There are risering aids that can be implemented to slow the cooling of a riser or decrease its size. One is using an insulating sleeve and top around the riser. Another is placing a heater around only the riser.

===Hot tops===
A hot top, also known as a feeder head, is a specialized riser, used to help counteract the formation of pipes when casting ingots. It is essentially a live open riser, with a hot ceramic liner instead of just the mold materials. It is inserted into the top of the ingot mould near the end of the pour, and the rest of the metal is then poured. Its purpose is to maintain a reservoir of molten metal, which drains down to fill the pipe as the casting cools. The hot top was invented by Robert Forester Mushet who named it a Dozzle. With a hot top only 1 to 2% of the ingot goes to waste, prior to its use, up to 25% of the ingot was wasted.

==Yield==
The efficiency, or yield, of a casting is defined as the weight of the casting divided by the weight of the total amount of metal poured. Risers can add a lot to the total weight being poured, so it is important to optimize their size and shape.

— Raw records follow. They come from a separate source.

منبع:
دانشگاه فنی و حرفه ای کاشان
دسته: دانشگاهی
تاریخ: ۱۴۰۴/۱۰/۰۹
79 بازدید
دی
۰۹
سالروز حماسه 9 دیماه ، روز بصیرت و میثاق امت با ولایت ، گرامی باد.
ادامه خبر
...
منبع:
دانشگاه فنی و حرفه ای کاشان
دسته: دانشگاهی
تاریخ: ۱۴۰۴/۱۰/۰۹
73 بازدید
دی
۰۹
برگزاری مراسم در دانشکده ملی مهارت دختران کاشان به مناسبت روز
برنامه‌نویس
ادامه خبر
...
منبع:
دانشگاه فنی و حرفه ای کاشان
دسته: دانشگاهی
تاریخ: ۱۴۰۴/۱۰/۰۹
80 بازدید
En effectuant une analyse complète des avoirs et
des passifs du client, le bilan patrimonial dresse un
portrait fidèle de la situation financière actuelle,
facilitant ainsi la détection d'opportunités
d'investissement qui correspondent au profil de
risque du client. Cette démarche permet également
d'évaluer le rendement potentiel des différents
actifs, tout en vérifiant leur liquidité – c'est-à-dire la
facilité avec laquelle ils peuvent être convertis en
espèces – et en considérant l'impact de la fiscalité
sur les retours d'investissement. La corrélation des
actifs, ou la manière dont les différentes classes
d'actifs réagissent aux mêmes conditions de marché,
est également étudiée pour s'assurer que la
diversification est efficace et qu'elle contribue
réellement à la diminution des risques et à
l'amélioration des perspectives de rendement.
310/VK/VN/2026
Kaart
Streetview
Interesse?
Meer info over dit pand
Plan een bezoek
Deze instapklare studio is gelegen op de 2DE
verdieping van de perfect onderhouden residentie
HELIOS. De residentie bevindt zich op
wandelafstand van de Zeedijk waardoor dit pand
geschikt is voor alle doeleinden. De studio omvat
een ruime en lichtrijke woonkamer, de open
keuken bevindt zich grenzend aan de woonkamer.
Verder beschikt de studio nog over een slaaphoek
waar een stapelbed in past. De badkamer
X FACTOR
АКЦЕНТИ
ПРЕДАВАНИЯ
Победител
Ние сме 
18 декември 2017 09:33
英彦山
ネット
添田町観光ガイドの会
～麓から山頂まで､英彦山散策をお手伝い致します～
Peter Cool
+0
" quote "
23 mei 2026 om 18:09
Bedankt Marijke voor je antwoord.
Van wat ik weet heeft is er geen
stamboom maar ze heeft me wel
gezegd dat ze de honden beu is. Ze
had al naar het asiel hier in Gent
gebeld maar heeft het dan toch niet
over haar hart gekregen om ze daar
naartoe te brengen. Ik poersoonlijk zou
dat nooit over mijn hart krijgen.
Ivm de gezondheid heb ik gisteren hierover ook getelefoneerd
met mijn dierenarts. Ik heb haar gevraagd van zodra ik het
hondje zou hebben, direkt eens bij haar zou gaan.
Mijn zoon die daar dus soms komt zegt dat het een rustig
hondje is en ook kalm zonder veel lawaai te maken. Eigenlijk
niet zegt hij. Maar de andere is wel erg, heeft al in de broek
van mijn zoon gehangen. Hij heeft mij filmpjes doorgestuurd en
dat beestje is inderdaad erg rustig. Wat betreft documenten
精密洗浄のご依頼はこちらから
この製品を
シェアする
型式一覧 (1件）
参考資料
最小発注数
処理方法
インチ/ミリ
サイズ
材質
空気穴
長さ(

Risers exist only to ensure the integrity of the casting, they are removed after the part has cooled, and their metal is remelted to be used again; as a result, riser size, number, and placement should be carefully planned to reduce waste while filling all the shrinkage in the casting.

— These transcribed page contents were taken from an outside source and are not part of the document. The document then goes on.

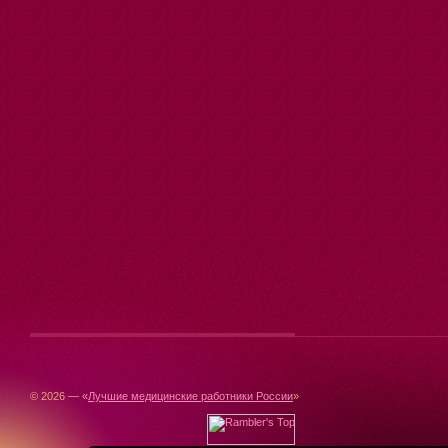
© 2026 — «
Лучшие медицинские работники России
»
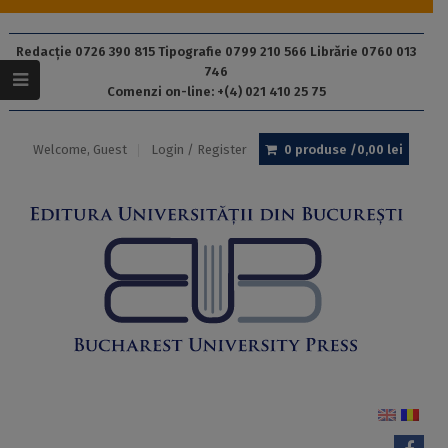
Redacție 0726 390 815 Tipografie 0799 210 566 Librărie 0760 013
746
Comenzi on-line: +(4) 021 410 25 75
Welcome, Guest
Login / Register
0 produse /
0,00
lei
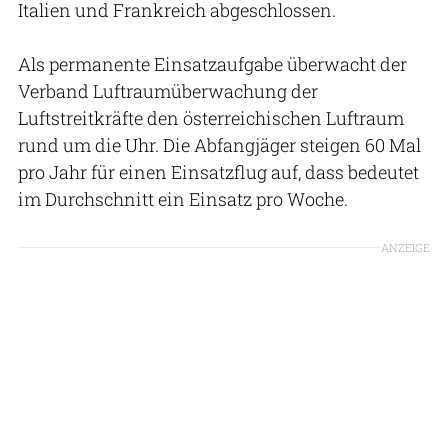
Italien und Frankreich abgeschlossen.
Als permanente Einsatzaufgabe überwacht der
Verband Luftraumüberwachung der
Luftstreitkräfte den österreichischen Luftraum
rund um die Uhr. Die Abfangjäger steigen 60 Mal
pro Jahr für einen Einsatzflug auf, dass bedeutet
im Durchschnitt ein Einsatz pro Woche.
ANZEIGE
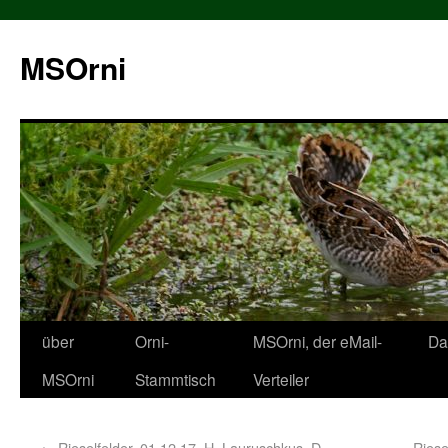
MSOrni
über
Orni-
MSOrni, der eMail-
Da
MSOrni
Stammtisch
Verteiler
←
Rieselfelder, 01.12.17, H. Lauruschkus, D.
Riese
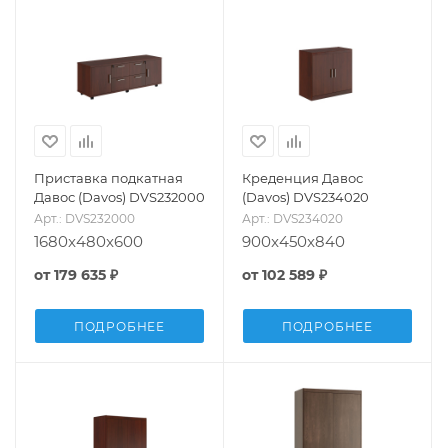
Приставка подкатная
Креденция Давос
Давос (Davos) DVS232000
(Davos) DVS234020
Арт.: DVS232000
Арт.: DVS234020
1680x480x600
900x450x840
от
179 635 ₽
от
102 589 ₽
ПОДРОБНЕЕ
ПОДРОБНЕЕ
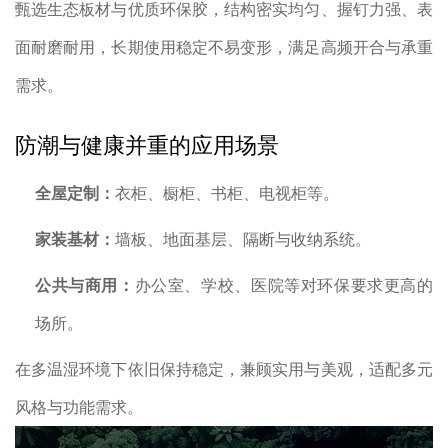
甄选生态板材与优质环保胶，结构密实均匀、握钉力强、表
面耐磨耐用，长期使用稳定不易变形，满足高频开合与承重
需求。
防潮与健康并重的应用场景
全屋定制：
衣柜、橱柜、书柜、电视柜等。
家装基材：
墙板、地面基层、隔断与收纳系统。
公共与商用：
办公室、学校、医院等对环保要求更高的
场所。
在多温湿环境下依旧保持稳定，兼顾实用与美观，适配多元
风格与功能需求。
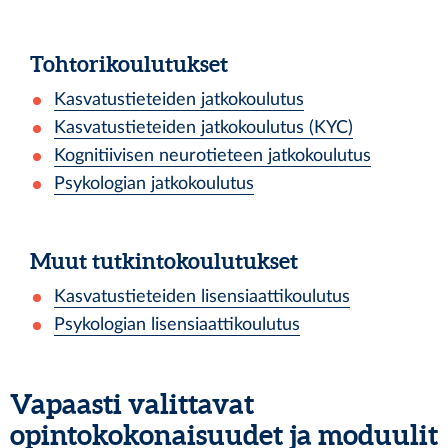
Tohtorikoulutukset
Kasvatustieteiden jatkokoulutus
Kasvatustieteiden jatkokoulutus (KYC)
Kognitiivisen neurotieteen jatkokoulutus
Psykologian jatkokoulutus
Muut tutkintokoulutukset
Kasvatustieteiden lisensiaattikoulutus
Psykologian lisensiaattikoulutus
Vapaasti valittavat
opintokokonaisuudet ja moduulit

One way to calculate the minimum size of a riser is to use Chvorinov's rule by setting the solidification time for the riser to be longer than that of the casting. Any time can be chosen but 25% longer is usually a safe choice, which is written as follows:

$t_{\text{riser}} = 1.25t_{\text{casting}}$

or

$\left( \frac{V}{A} \right)^n_\text{riser} = 1.25\left( \frac{V}{A} \right)^n_\text{casting}$

Because all of the mold and material factors are the same for n. If a cylinder is chosen for the geometry of the riser and the height to diameter ratio is locked, then the equation can be solved for a diameter, which makes this method a simple way to calculate the minimum size for a riser. Note that if a top riser is used the surface area that is shared between the riser and the casting should be subtracted from the area on the casting and the riser.